12 Kasım 2010 Cuma

Fotovoltaik Paneller ile Elektrik Üretimi Neden ve Nasıl Desteklenmeli?

Yeşil Bina dergisinin Ekim 2010 sayısında binalarda fotovoltaik sistemlerin desteklenmesi konusunda öneriler içeren bir makalemiz yayınlandı. Yenilenebilir enerji kanun tasarısının tekrar meclis gündemine geldiği bugünlerde, fotovoltaik sistemler ile binalar arasında ilişki kuran bu yazıya aşağıdaki bağlantıdan ulaşabilirsiniz:

http://www.mimtarch.com/docs/2010-10_pvbuildings.pdf

5 Kasım 2010 Cuma

Yenilenebilir Enerji Yasa Tasarısı Görüşülürken

Haziran ayında T.B.M.Meclis'i gündeminden aniden geri çekilen YEK (Yenilenebilir Enerji Kanunu) Değişiklik Tasarısı 04 Kasım 2010 Perşembe günü görüşülmeye başlanmış. Görüşme tutanaklarına ulaşmak için T.B.M.M. web sayfasındaki bağlantıyı kullanabilirsiniz, yasa ile ilgili görüşmeler 13. sayfadan 37. sayfaya kadar sürüyor. Görüşmeler 09 Kasım 2010 Salı günü devam edecek.

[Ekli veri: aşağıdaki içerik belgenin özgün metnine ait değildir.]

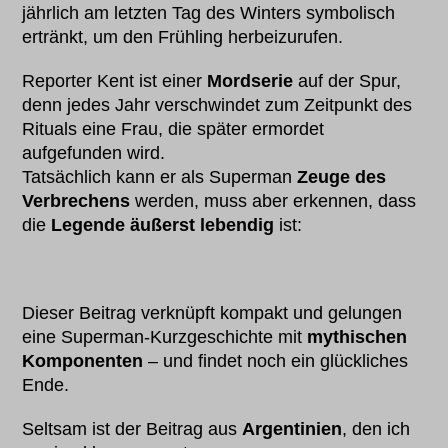
jährlich am letzten Tag des Winters symbolisch
ertränkt, um den Frühling herbeizurufen.
Reporter Kent ist einer
Mordserie
auf der Spur,
denn jedes Jahr verschwindet zum Zeitpunkt des
Rituals eine Frau, die später ermordet
aufgefunden wird.
Tatsächlich kann er als Superman
Zeuge des
Verbrechens
werden, muss aber erkennen, dass
die
Legende äußerst lebendig
ist:
Dieser Beitrag verknüpft kompakt und gelungen
eine Superman-Kurzgeschichte mit
mythischen
Komponenten
– und findet noch ein glückliches
Ende.
Seltsam ist der Beitrag aus
Argentinien
, den ich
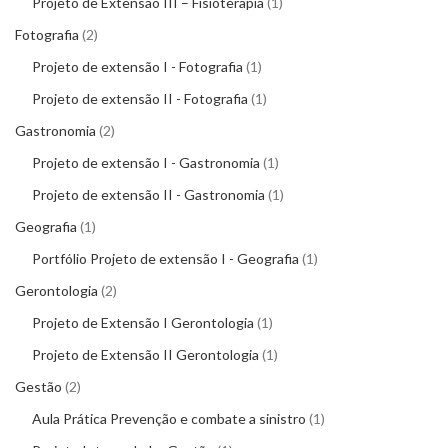
Projeto de Extensão III – Fisioterapia
1
Fotografia
2
Projeto de extensão I - Fotografia
1
Projeto de extensão II - Fotografia
1
Gastronomia
2
Projeto de extensão I - Gastronomia
1
Projeto de extensão II - Gastronomia
1
Geografia
1
Portfólio Projeto de extensão I - Geografia
1
Gerontologia
2
Projeto de Extensão I Gerontologia
1
Projeto de Extensão II Gerontologia
1
Gestão
2
Aula Prática Prevenção e combate a sinistro
1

Meclis Enerji Komisyonu ile Hükümet arasında Yenilenebilir Enerji destekleme fiyatları ve yerli üretimin desteklenmesi konularında görüş aykırılıkları olduğu görülüyor. Komisyon üyeleri, üzerinde anlaştıkları destek fiyatlarının önergelerle Hükümet tarafından aşağıya çekileceğini öngörüyorlar. İlgi alanımız olan "güneş enerjisi"nden örnek vermek gerekirse Komisyon'un önerisi 15 Eurocent/kWh destekleme fiyatı iken, Hükümetin önerisinin 10 Eurocent/kWh olacağı bekleniyor, ki bunu daha önce de yazmıştık. 15 Eurocent dahi yatırımcılar ve sanayiciler tarafından düşük bulunurken 10 Eurocent ile nasıl yatırım yapılabileceğinin cevabını ise Hükümet adına konuşan Bakan Yıldız , AB ve ABD kökenli iki firmanın kendilerine tekliflerinin bu yönde olduğunu ifade ederek cevap veriyor.

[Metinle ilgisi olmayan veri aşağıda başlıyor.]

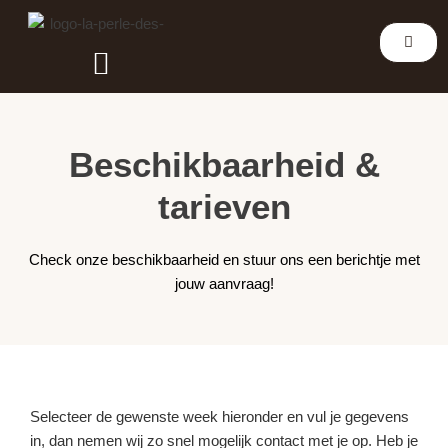
Omgeving & activiteiten
Beschikbaarheid en tarieven
Beschikbaarheid &
tarieven
Check onze beschikbaarheid en stuur ons een berichtje met
jouw aanvraag!
Selecteer de gewenste week hieronder en vul je gegevens
in, dan nemen wij zo snel mogelijk contact met je op. Heb je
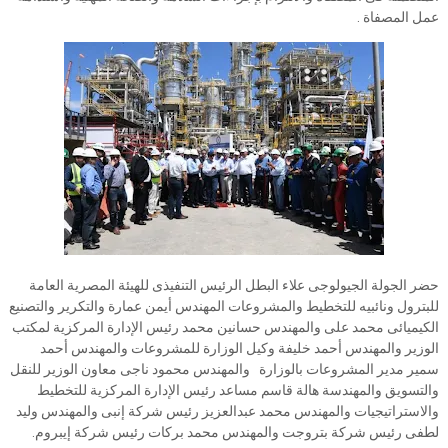
عمل المصفاة .
حضر الجولة الجيولوجى علاء البطل الرئيس التنفيذى للهيئة المصرية العامة
للبترول ونائبيه للتخطيط والمشروعات المهندس أيمن عمارة والتكرير والتصنيع
الكيميائى محمد على والمهندس حسانين محمد رئيس الإدارة المركزية لمكتب
الوزير والمهندس أحمد خليفة وكيل الوزارة للمشروعات والمهندس أحمد
سمير مدير المشروعات بالوزارة والمهندس محمود ناجى معاون الوزير للنقل
والتسويق والمهندسة هالة قاسم مساعد رئيس الإدارة المركزية للتخطيط
والاستراتيجيات والمهندس محمد عبدالعزيز رئيس شركة إنبى والمهندس وليد
لطفى رئيس شركة بتروجت والمهندس محمد بركات رئيس شركة إيبروم.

Hangi firmalar olduklarını bilmiyoruz bu iki firmanın. Bu fiyatlarla bir yatırım yapılabilir mi? Elbette yapılır, yüksek sermaye gücüne sahip, yatırımın teknik ve siyasi risklerini karşılayabilecek kadar güçlü bir ya da iki firma 60-65 milyon dolar yatırımla Türkiye'de birer güneş enerjisi santraline sahip olabilirler. Yurtdışından paneller, invertörler ve kablolar gelir, kar da yurtdışına gider. Ama Bakan Yıldız'ın vurguladığı gibi: "Tamam, yani, Allah'ın güneşi bizim ülkemizde her zaman var ama buradan elde edilecek getirilere kime gidecek. Bizim ülkemizin insanına gidecekse hep beraber bunu yapmamız lazım."

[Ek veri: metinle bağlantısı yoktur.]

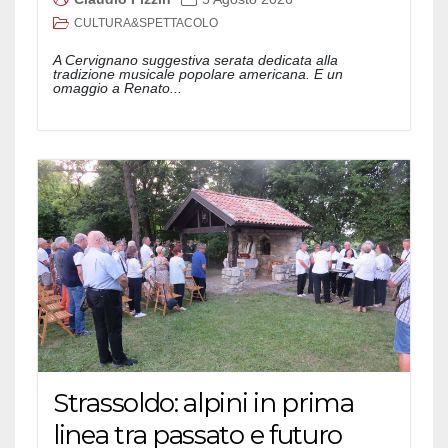
CULTURA&SPETTACOLO
A Cervignano suggestiva serata dedicata alla
tradizione musicale popolare americana. E un
omaggio a Renato...
Strassoldo: alpini in prima
linea tra passato e futuro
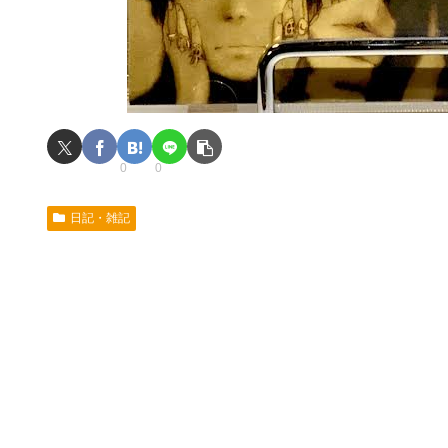
0
0
日記・雑記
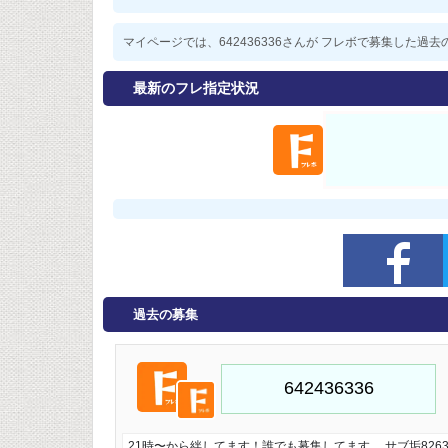
マイページでは、642436336さんが フレボで募集した
最新のフレ指定状況
過去の募集
21時〜から絆してます！誰でも募集してます。 サブ垢826321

Bu fiyatlarla yapılacak bir yatırım güneş enerjisi tesislerini Türkiye'nin her yerine yaymaz. Bu fiyatlarla yapılacak bir yatırım istihdam yaratmaz. Bu fiyatlarla yapılacak yatırım Türkiye'de güneş enerjisi konusunda teknoloji geliştirmeyi de üretimi de desteklemez. Bu fiyatlarla yapılacak yatırım enerji üretiminin demokratikleşmesini desteklemez aksine Türkiye'nin güneşini bir kaç küresel şirketin tekeli altına sokar.

TBMM Enerji Komisyonu'nda tüm partilerin temsilcilerinin uzlaştıkları ve tekliflerinin arkasında durdukları görülüyor. Hükümetin de bu iradeye saygı göstermesi ve yasa tasarısını geriye götüren önergelerle çıkacak kanunu işlemez hale getirmemesi beklentimizdir. Sadece "ucuz elektrik" üretmek kaygısı ile alınan kararlar nedeniyle dere tipi HESlerde gelinen durum ortada iken, 2005'den beri desteklenen rüzgar enerjisinden elektrik üretimi konusunda beklenen kapasitelere ulaşılamamış iken Yenilenebilir Enerji Kanunu'nu bir kez daha kadük hale getirmeye Hükümet'in hakkı yoktur.